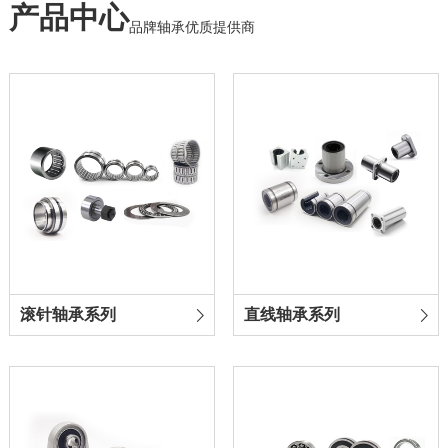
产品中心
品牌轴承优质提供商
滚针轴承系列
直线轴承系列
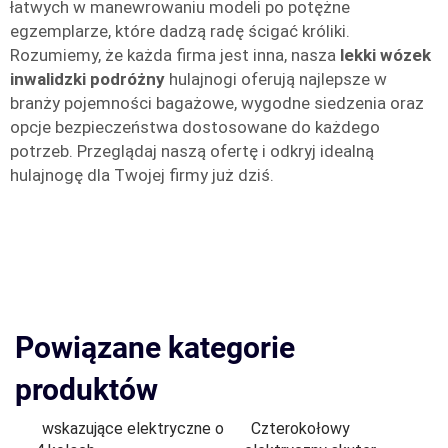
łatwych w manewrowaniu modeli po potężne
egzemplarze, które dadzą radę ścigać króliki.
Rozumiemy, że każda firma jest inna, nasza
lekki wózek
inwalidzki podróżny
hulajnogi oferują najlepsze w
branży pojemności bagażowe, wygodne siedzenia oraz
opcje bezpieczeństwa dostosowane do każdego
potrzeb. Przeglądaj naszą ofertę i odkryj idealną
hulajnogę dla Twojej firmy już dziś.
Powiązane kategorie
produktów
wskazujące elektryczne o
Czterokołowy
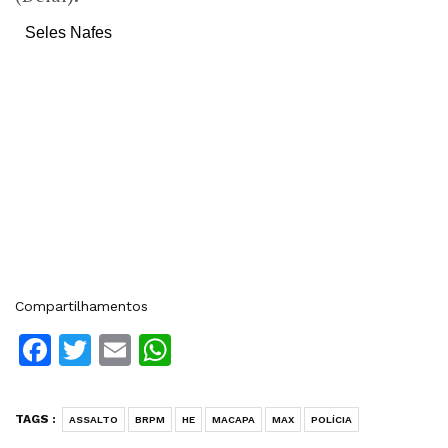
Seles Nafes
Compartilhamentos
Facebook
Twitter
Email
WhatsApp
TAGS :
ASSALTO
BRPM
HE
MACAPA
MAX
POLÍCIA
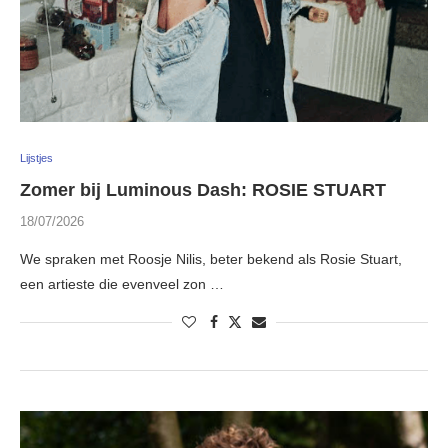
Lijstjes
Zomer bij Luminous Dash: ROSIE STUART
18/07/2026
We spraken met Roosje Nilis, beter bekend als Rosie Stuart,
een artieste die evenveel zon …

·····

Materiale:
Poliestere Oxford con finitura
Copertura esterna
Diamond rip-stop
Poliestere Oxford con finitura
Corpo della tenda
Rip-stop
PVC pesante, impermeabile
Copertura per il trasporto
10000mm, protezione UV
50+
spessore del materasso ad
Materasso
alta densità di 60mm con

·····

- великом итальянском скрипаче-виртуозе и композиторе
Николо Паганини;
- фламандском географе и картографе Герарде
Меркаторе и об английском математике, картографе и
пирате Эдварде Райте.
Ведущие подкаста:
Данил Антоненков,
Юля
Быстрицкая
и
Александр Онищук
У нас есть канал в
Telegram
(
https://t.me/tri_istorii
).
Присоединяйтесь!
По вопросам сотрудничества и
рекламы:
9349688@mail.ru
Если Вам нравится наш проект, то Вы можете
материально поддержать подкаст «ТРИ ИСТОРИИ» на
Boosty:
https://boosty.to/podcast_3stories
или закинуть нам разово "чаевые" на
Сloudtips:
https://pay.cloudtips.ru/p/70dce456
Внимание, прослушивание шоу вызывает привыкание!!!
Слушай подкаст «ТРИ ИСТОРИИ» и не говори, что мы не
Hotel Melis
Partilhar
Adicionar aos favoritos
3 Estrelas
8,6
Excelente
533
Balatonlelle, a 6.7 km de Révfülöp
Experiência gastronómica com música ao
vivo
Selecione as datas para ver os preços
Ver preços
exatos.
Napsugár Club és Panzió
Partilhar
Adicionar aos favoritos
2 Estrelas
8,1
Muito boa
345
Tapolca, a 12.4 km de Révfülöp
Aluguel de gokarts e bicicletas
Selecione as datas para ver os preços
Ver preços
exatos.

·····

Only the lines from the one containing "Zomer bij Luminous Dash: ROSIE STUART" through the one containing "een artieste die evenveel zon …" are to be retyped, both boundary lines included, with no other material.

Zomer bij Luminous Dash: ROSIE STUART
18/07/2026
We spraken met Roosje Nilis, beter bekend als Rosie Stuart,
een artieste die evenveel zon …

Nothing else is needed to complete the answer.